* **DATA**

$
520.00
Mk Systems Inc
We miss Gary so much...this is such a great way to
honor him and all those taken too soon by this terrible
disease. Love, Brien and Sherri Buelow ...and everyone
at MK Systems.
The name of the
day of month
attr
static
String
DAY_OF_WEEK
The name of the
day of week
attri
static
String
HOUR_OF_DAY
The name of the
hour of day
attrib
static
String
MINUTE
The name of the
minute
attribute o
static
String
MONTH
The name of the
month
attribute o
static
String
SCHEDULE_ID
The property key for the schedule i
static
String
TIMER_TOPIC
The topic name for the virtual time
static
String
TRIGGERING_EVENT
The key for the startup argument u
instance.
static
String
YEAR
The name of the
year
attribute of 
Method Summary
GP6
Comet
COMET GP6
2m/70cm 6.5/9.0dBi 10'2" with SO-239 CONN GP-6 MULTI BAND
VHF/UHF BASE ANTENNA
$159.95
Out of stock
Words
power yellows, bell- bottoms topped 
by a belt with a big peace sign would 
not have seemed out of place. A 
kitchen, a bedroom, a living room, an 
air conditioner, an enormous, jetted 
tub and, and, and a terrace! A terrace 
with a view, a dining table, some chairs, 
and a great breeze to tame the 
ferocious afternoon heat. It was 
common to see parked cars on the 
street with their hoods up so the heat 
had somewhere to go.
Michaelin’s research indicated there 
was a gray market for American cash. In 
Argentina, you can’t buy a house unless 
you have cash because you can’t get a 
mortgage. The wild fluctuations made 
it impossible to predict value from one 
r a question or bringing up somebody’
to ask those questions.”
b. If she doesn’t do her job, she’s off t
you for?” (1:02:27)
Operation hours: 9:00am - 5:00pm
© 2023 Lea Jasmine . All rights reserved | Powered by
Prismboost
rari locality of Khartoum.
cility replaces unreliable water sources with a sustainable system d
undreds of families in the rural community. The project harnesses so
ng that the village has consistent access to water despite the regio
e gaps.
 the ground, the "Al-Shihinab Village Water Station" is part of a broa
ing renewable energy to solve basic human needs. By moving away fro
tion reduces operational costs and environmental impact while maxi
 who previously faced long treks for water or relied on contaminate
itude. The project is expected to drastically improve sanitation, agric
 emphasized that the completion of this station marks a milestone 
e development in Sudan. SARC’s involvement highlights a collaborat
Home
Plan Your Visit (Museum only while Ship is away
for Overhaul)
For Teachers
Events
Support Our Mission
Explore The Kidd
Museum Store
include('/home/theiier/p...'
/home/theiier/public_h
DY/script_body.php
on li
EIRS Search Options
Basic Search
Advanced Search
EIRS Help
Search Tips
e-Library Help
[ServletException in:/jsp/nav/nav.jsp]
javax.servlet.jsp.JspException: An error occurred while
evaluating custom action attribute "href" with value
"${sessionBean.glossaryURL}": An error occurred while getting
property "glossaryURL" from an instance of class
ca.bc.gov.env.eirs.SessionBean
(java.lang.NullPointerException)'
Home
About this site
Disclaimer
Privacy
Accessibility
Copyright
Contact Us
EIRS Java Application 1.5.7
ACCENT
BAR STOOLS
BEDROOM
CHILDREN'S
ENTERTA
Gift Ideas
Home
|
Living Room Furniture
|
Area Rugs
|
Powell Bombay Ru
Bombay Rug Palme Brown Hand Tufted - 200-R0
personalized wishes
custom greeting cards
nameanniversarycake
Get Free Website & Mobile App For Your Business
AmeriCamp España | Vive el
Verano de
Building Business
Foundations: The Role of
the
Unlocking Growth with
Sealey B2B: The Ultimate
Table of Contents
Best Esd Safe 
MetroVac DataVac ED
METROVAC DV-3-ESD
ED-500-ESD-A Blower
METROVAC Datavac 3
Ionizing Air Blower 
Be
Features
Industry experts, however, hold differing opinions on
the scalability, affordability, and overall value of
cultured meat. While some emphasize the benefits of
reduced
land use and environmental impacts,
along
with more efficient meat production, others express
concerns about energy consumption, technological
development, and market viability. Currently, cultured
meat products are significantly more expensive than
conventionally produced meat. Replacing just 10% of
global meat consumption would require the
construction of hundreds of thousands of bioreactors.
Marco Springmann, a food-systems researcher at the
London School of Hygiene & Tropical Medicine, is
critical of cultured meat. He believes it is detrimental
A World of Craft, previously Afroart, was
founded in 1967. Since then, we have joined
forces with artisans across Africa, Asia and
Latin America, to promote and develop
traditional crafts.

* **THE TASK**
Count every line in the listing above that holds "Business", then report only the count.

* **RESPONSE TO THIS EXERCISE**
2